The two young leads do a great job with this one–especially Nathan Gamble who grasps his character’s juxtaposition of character and does well showing us how he develops throughout the film.
I’ve said it before that there is a shortage of non-animated family films these days. This is one of the best ones from recent years.
Twizard Rating: 90
The story is unoriginal and the setup is very much rushed, but where it lacks in the screenplay it makes up for in its amazing talent. Reynolds is at as close to the top of his game as I’ve pretty much ever seen him and Bateman taking a break from the straight-man and does an excellent job being the second banana for once. I mean, a lot of the character depth was told to us via other characters rather than actually shown to us, but when it was shown to us it was really funny.
Although most people have drawn the recycled body-switching story to the likes of Freaky Friday, I feel that although similar, the two films serve a very different purpose. Instead of stepping in someone else’s shoes to better understand who they are as a person and where they are coming from, this film allows the characters to step into each other’s shoes so that they can come to a better understanding of themselves and what they need to do different in their own lives. It makes the characters more self-aware and challenges them to see what those closest to them feel that they need to do differently. Sure, it’s not as world changing, but just as important to the individuals and in making others in their lives really appreciate them more.

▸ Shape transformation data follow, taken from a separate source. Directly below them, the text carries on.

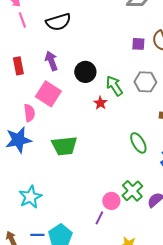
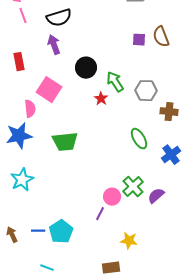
purple arrow: (51, 61) -> (54, 45), moved
gray hexagon: (145, 82) -> (146, 91), moved
cyan star: (30, 197) -> (22, 180), moved

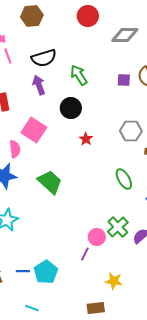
green arrow: (115, 82) -> (79, 75), moved
green trapezoid: (65, 142) -> (50, 182), turned -132

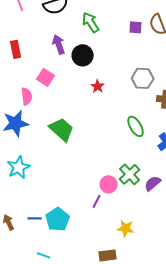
purple arrow: (39, 85) -> (59, 44), moved
pink square: (34, 130) -> (46, 77), size x0.7

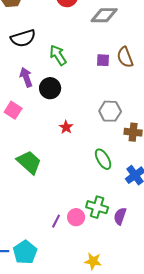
red star: (98, 86) -> (66, 127), moved
green cross: (130, 174) -> (97, 207), turned -30
purple semicircle: (153, 183) -> (120, 216), turned -30
purple line: (97, 201) -> (56, 221), moved

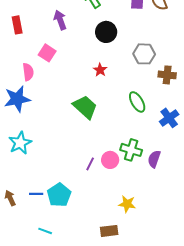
black circle: (50, 88) -> (106, 32), moved
green trapezoid: (29, 162) -> (85, 107), moved

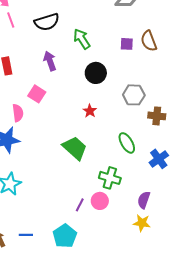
green cross: (131, 150) -> (110, 178), moved
cyan pentagon: (59, 195) -> (65, 236), moved
yellow star: (127, 204) -> (142, 223), moved

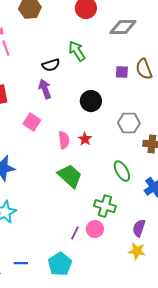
black semicircle: (47, 22) -> (51, 65), moved, size x0.7
green arrow: (82, 39) -> (77, 51), moved
pink semicircle: (18, 113) -> (64, 140), moved

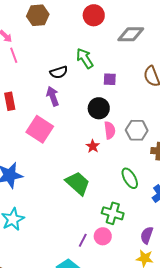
purple square: (122, 72) -> (110, 79), moved
pink square: (32, 122) -> (40, 129), size x1.5
pink semicircle: (64, 140) -> (110, 130), moved

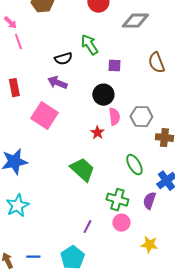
purple arrow: (53, 96) -> (57, 83), turned -48
purple semicircle: (147, 235) -> (149, 201), moved
pink circle: (103, 236) -> (121, 223), moved

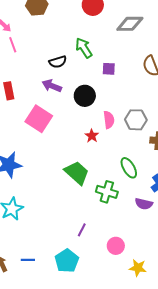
black circle: (103, 95) -> (85, 96), moved
green cross: (117, 200) -> (107, 192), moved
purple semicircle: (149, 201) -> (144, 204), turned -96
pink circle: (121, 223) -> (116, 246), moved
yellow star: (149, 245) -> (138, 268), moved

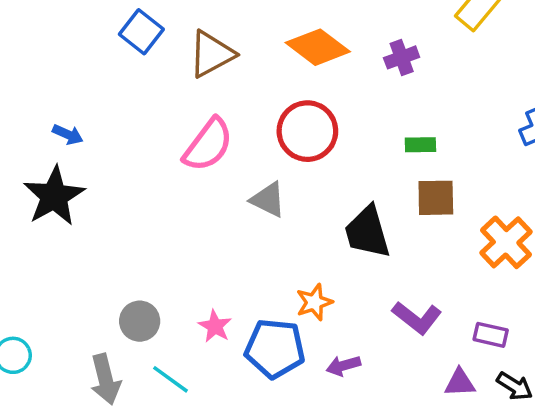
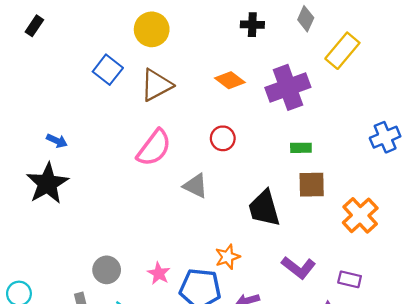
orange diamond: (318, 47) -> (230, 80), size x0.7
purple cross: (402, 57) -> (288, 87), size x1.8
red circle: (307, 131) -> (223, 138), size x0.6

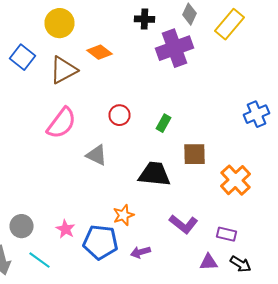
yellow rectangle: (342, 51) -> (230, 24), moved
orange diamond: (230, 80) -> (100, 52), moved
purple cross: (288, 87) -> (174, 48), moved
green rectangle: (301, 148) -> (164, 123), moved, turned -60
black trapezoid: (264, 208) -> (154, 174), turned 112

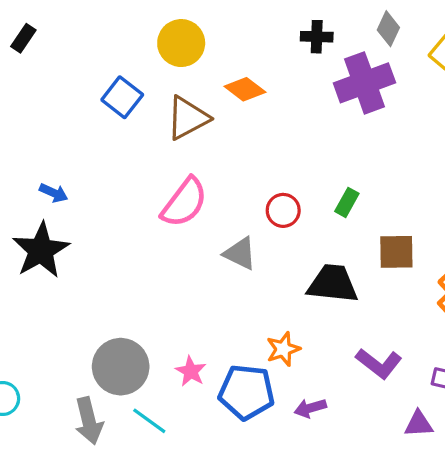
red circle: (120, 115) -> (283, 210), moved
gray circle: (22, 226) -> (121, 367), size x1.5

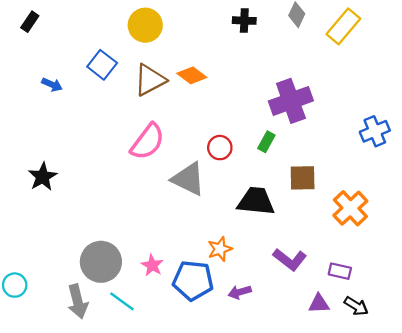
purple cross: (364, 83) -> (291, 101), moved
orange diamond: (245, 89) -> (192, 75), moved
blue arrow: (54, 193) -> (52, 85), moved
black star: (41, 250) -> (43, 177), size x0.7
gray triangle: (240, 253) -> (188, 179), size x1.4

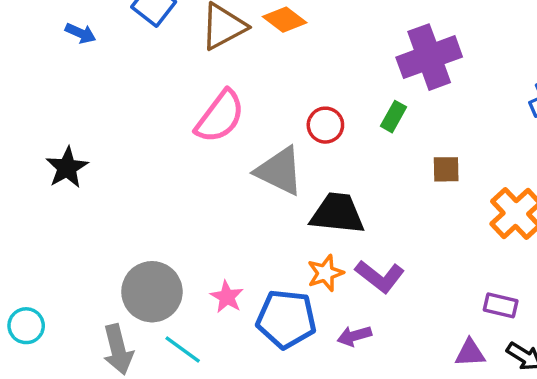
brown square: (303, 178) -> (446, 169), size x0.7
black trapezoid: (256, 201) -> (337, 213), moved
purple L-shape: (290, 259) -> (380, 276), moved

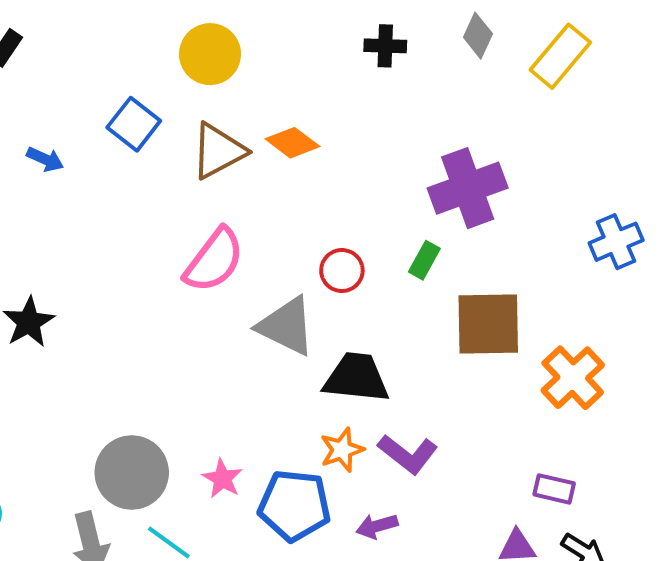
brown square: (446, 169) -> (488, 324), size x2.0

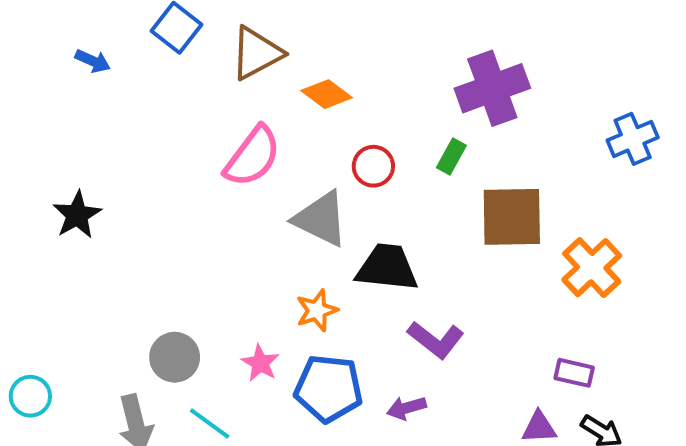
orange diamond: (292, 143) -> (327, 94), moved
orange star: (342, 450) -> (317, 310), moved
gray circle: (132, 472) -> (175, 357), size x0.7

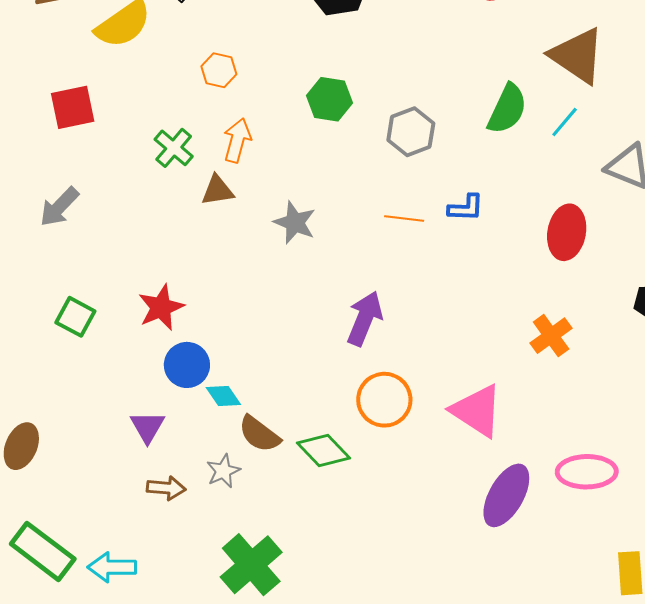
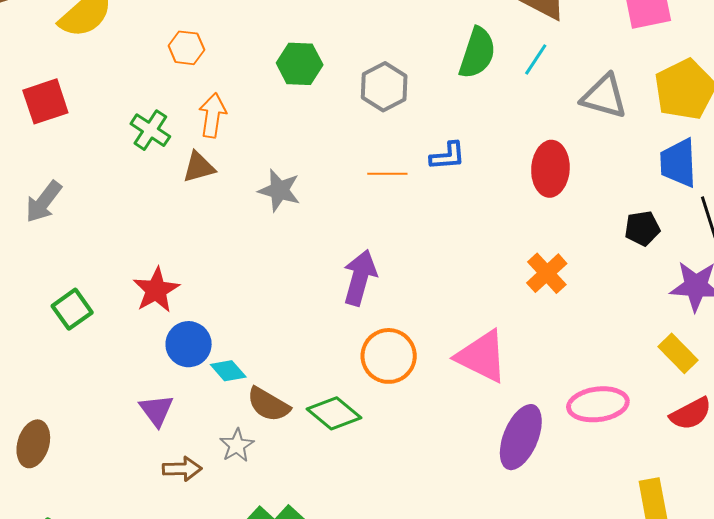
green square: (75, 317) -> (72, 309), turned 33

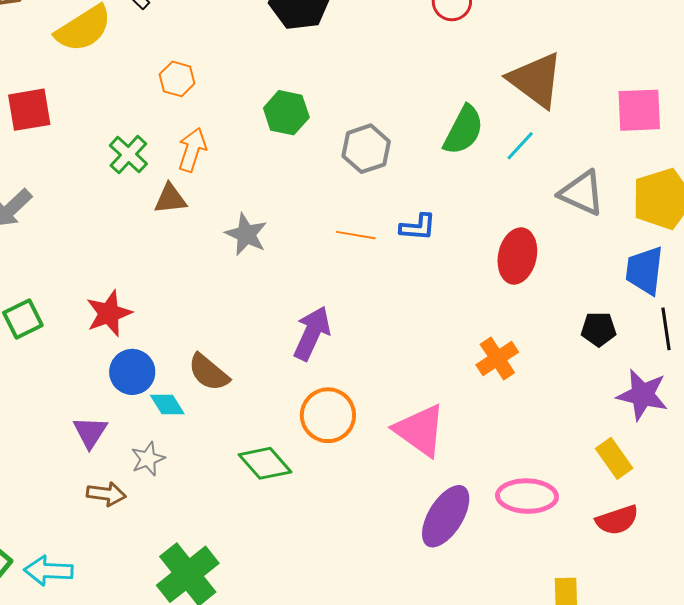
brown semicircle: (268, 404) -> (209, 372), moved
gray star: (237, 445) -> (148, 459), moved

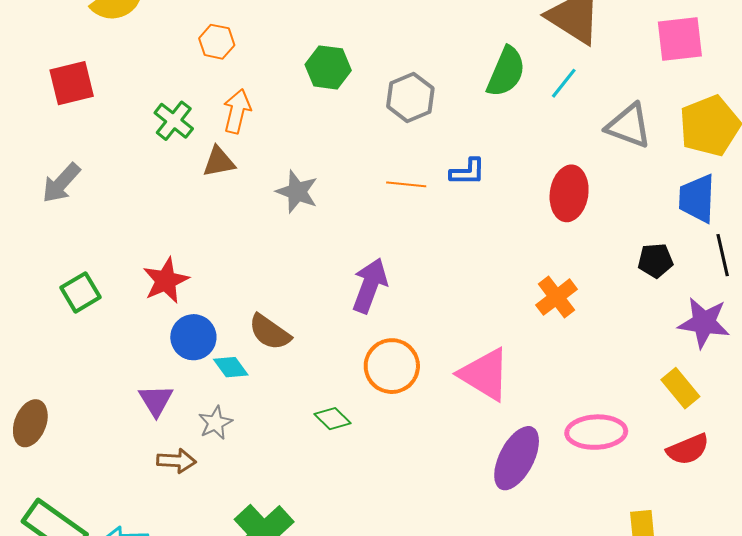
green diamond: (265, 463) -> (332, 419), size x0.7

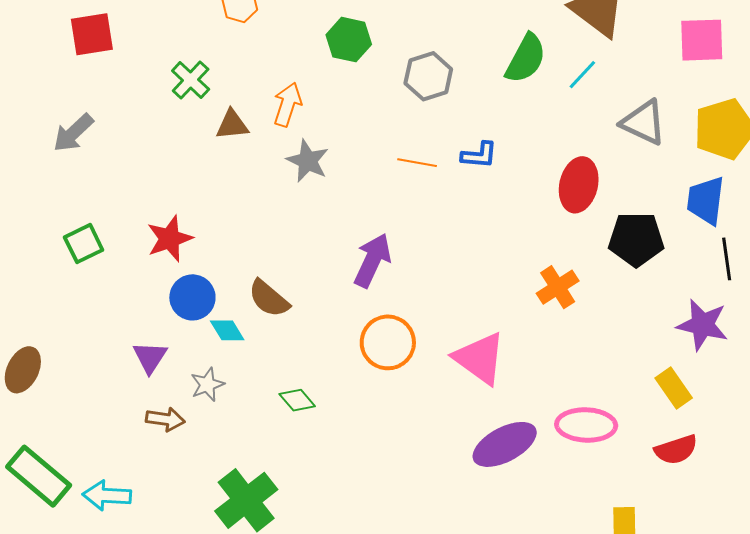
orange arrow: (237, 111) -> (288, 104), moved
black pentagon: (655, 260) -> (636, 239), moved, size x1.6
green diamond: (332, 419) -> (297, 400), moved
purple ellipse: (517, 458) -> (505, 444), turned 30

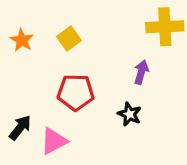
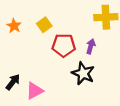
red pentagon: (76, 92) -> (64, 45), moved
black star: (129, 114) -> (83, 73), size x1.5

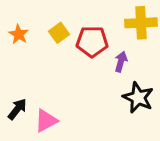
red pentagon: (64, 45) -> (92, 41), moved
black star: (83, 73) -> (138, 98), moved

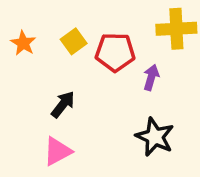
black star: (138, 98) -> (155, 137), moved
black arrow: (17, 109) -> (63, 104), moved

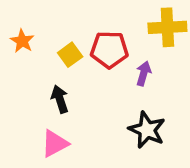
yellow square: (74, 41) -> (70, 55), moved
black arrow: (63, 104) -> (60, 99), turned -56

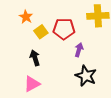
orange star: (22, 41) -> (26, 17), moved
purple arrow: (144, 73) -> (79, 50), moved

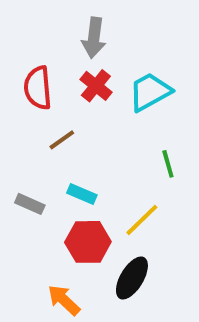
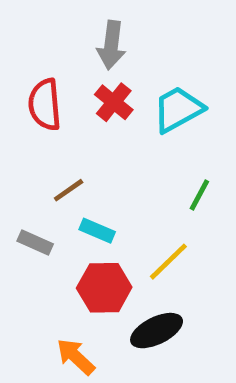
brown line: (62, 140) -> (69, 190), moved
green line: (168, 164) -> (199, 195), turned 44
black ellipse: (132, 278) -> (157, 331), turned 33

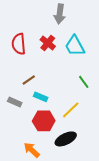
gray arrow: (111, 45) -> (60, 14), moved
cyan trapezoid: (178, 109) -> (75, 46), turned -90
green line: (199, 195) -> (84, 82), turned -64

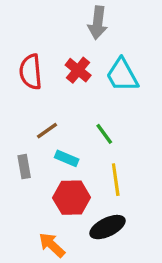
green line: (84, 82) -> (104, 134), moved
gray rectangle: (15, 102) -> (24, 167), turned 56
yellow line: (71, 110) -> (116, 180), turned -54

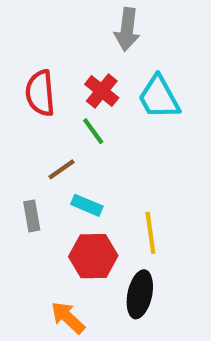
green line: (104, 134) -> (93, 131), moved
black ellipse: (107, 227) -> (140, 294), turned -52

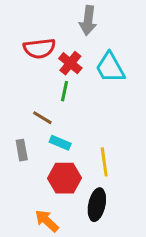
red semicircle: (40, 93) -> (39, 48), moved, turned -92
green line: (93, 131) -> (64, 91), turned 48
brown line: (61, 169) -> (42, 118), turned 66

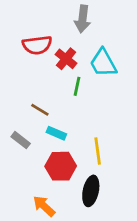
green line: (64, 91) -> (77, 86), moved
gray rectangle: (22, 150) -> (21, 140), turned -42

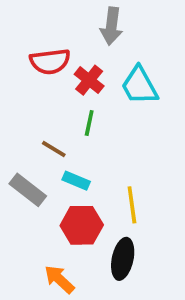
green line: (77, 86) -> (89, 123), moved
gray rectangle: (21, 140) -> (28, 190), size x1.4

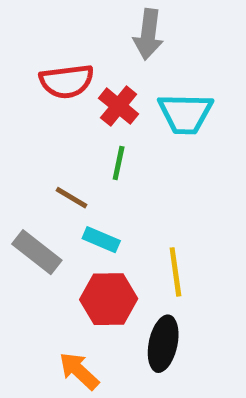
cyan trapezoid: (139, 86) -> (185, 113), turned -60

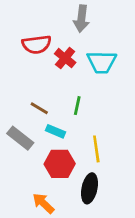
green line: (119, 163) -> (77, 106), moved

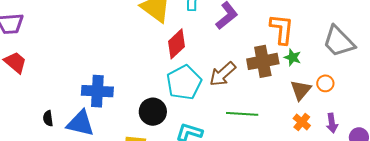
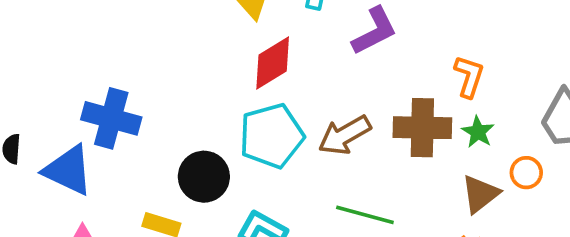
orange L-shape: (282, 29) -> (469, 76), size x0.7
orange circle: (325, 83) -> (526, 173), moved

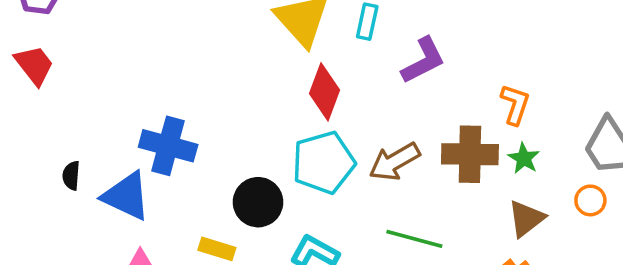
red diamond: (273, 63) -> (325, 92), turned -38
orange circle: (526, 173) -> (590, 200), moved

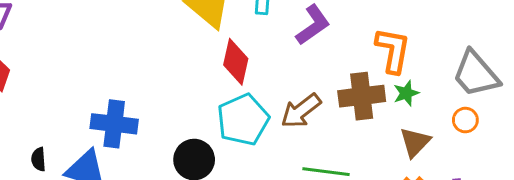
orange L-shape: (515, 104) -> (393, 50), size x1.4
green star: (524, 158) -> (406, 93), turned 30

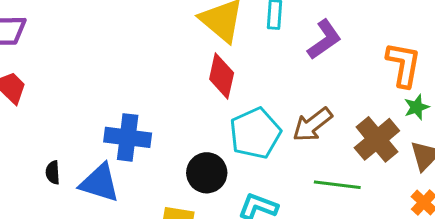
red diamond: (236, 62) -> (222, 76), moved
brown cross: (362, 96) -> (377, 139), moved, turned -33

I will say, however, that this film does tend to ignore much of the morality that has come into question when switching bodies and seems to leave the audience still concerned about how they were resolved. And this film suffers some minor plot holes very early on, such as the fact that when Dave’s wife is asking him questions that only he would know, she asks him what her favorite color is and when their anniversary is. Not sure why she would think that his best friend wouldn’t also know these things, but it seems as though the whole scenario with them trying to convince her that their bodies switched was forgotten about too quickly by her character and that she should have started reconsidering it at some point throughout her husband’s crazy and out-of-character antics. Also, towards the end, why was she so willing to let “Mitchell” kiss her when she still didn’t know what was going on.
This film may not be perfect, but I was laughing pretty consistently throughout and never found myself bored or uninterested.